Retype the data below exactly; skip every image.
*** Opening of Records for the exercise ***
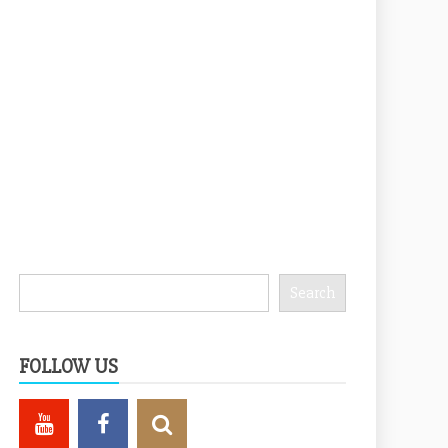
Search
Search
FOLLOW US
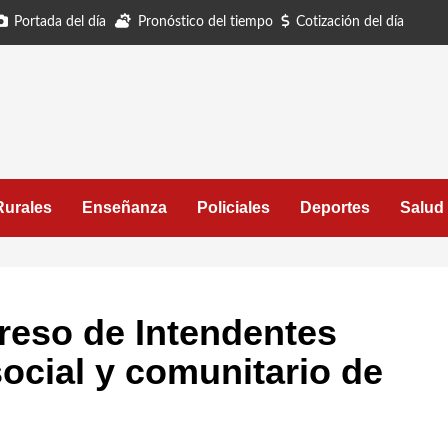
Portada del día
Pronóstico del tiempo
Cotización del día
Rurales
Enseñanza
Policiales
Deportes
Salud
reso de Intendentes
ocial y comunitario de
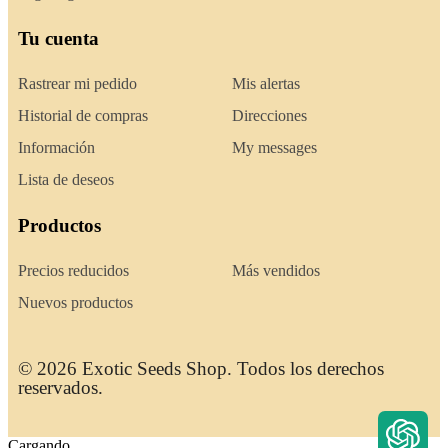
Tu cuenta
Rastrear mi pedido
Mis alertas
Historial de compras
Direcciones
Información
My messages
Lista de deseos
Productos
Precios reducidos
Más vendidos
Nuevos productos
© 2026 Exotic Seeds Shop. Todos los derechos
reservados.
Cargando...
*** Close of Records for the exercise ***
* Response to the exercise
Search
Search
FOLLOW US
Portada del día
Pronóstico del tiempo
Cotización del día
Rurales
Enseñanza
Policiales
Deportes
Salud
reso de Intendentes
ocial y comunitario de
Tu cuenta
Rastrear mi pedido
Mis alertas
Historial de compras
Direcciones
Información
My messages
Lista de deseos
Productos
Precios reducidos
Más vendidos
Nuevos productos
© 2026 Exotic Seeds Shop. Todos los derechos
reservados.
Cargando...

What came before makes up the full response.